北海道科学大学の生徒の例を紹介し「科学」を理系だと捉えている人が多い、という問題提起をされました。また、北海道科学大学グループがこの先50年後の創立100周年に向けて、学ぶ学生や地域社会に対する「約束」を法人全体で共有し、誰もが同じ想いで活動を続けるための指標として「ブランドアクションブック」を紹介し、ビジョンの実現に向けた取り組みを行っていることについてお話しいただきました。

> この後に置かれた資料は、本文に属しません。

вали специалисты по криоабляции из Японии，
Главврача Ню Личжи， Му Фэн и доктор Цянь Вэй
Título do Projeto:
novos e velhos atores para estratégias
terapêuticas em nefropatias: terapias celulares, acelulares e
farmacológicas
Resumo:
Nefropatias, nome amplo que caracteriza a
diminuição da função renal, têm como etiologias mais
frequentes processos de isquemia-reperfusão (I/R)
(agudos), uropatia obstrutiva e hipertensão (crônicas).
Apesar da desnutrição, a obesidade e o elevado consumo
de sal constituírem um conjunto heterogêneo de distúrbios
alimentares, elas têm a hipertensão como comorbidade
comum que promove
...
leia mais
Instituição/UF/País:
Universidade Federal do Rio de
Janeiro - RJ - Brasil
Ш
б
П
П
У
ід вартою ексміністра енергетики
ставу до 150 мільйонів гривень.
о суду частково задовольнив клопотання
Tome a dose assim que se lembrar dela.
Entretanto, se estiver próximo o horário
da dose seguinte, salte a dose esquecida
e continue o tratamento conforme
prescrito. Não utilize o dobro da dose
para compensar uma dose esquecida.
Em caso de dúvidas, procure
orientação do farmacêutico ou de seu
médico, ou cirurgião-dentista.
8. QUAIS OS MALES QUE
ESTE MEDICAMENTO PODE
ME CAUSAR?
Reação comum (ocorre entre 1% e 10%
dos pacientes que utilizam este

「北海道がより発展、成長していくには何が必要か、どうすれば良いのか」

ここからは「北海道がより発展、成長していくには何が必要か、どうすれば良いのか」をテーマに、手嶋氏が「フロンティアスピリッツが重要である」と断言したのを皮切りに、パネリストたちが熱い議論を交わしました。

アミノアップ化学:小砂氏

  • 全道の大学に呼びかけをしている
  • 金融面人材面で支援していこうとしている
  • 北海道は廃業率が高く、開業率が低いことが問題である(そして北海道のGDPの図を表示)
  • なぜGDPが減っていると思いますか?と会場に問いかけた
  • 北海道のGDPが減っている理由は、単に公共事業が減っているからと端的に言い切る
  • 若者たちが活気を持って、起業やベンチャーなど新たな事業を生み出していくことが重要=「ニューフロンティア精神」
  • その事業化を具体的にするため支援をしていくと意気込みを語る

INDETAIL:坪井

北海道科学大学 開学50周年記念シンポジウム 坪井大輔

  • ベンチャーにこそ投資をすべき
  • そして大学からその起業家を育成すべき
  • いまは社会インフラと経済インフラに距離がある
  • その距離をぐっと縮めていくことが重要である
  • 小松建設:小松氏

    • 伊達でのベンチャースピリットここにあり というお話を紹介
    • 伊達市の道の駅のユースケースを解説
    • 国に依存することなく、産学連携でメイドイン北海道を全国・世界へ輸出
    • 国からの補助金頼りの施作が北海道経済の歴史だが、自分たちでコツコツやることが今必要である

    手嶋氏

    • 人的な投資が必要、これは実は世界的な研究成果が出ている
    • 例として、日本の経済産業省
    • 経済産業省はさまざまな産業に投資をしている
    • しかし経済産業省(通産省)は、本当の役割を果たしていない
    • 通産省の歴史上、ひとつだけ産業に投資していない分野がある
    • それは、印刷産業
    • しかし、結果世界的に成長し、結果的に印刷産業は日本が世界一
    • 新しいマーケットをどう作り出していくのか それが重要なのである!
    • お役所はただひたすら「邪魔をしないでいただきたい」
    • お役所は新たなマーケットを切り開く、単にこのことに賛同し支援してほしい
    • 例としてひとつあげる
    • 『クロネコヤマトの宅急便』の生みの親である小倉昌男さんは、戦後の日本に真の新たな役割を与えた英雄
    • クロネコヤマトは今日の日本になくてはならない産業と市場を作り出した
    • 新しい未来を創り出す力が今求められている

    北海道科学大学:苫米地学長

    最後にまとめとして、官依存から脱却した民力の活性化が重要であると締めくくり、2時間20分におよぶ『北海道科学大学開学50周年シンポジウム』は、盛大な拍手をもって無事終了いたしました。